How to complete this task
Pictures aside, copy exactly the lines running from the one with "Milton Beltrame Junior" to the end of the records.
- - -
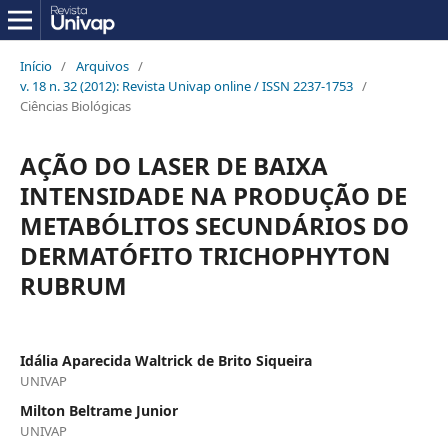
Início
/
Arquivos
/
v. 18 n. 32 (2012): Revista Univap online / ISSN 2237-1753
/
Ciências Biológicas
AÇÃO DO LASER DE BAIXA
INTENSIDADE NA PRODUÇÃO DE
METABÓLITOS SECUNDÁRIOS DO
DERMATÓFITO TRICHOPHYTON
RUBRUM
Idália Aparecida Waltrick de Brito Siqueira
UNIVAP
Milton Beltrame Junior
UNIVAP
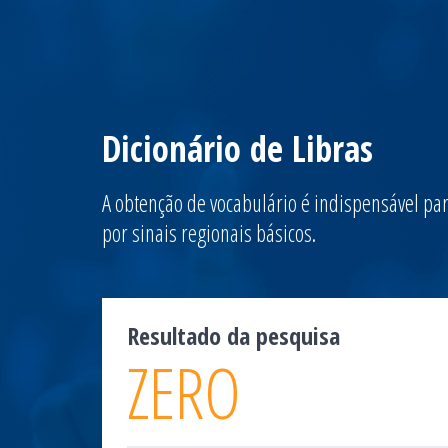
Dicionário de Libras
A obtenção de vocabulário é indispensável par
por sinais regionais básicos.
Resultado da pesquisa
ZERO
- - -
Solved exercise
Milton Beltrame Junior
UNIVAP
Dicionário de Libras
A obtenção de vocabulário é indispensável par
por sinais regionais básicos.
Resultado da pesquisa
ZERO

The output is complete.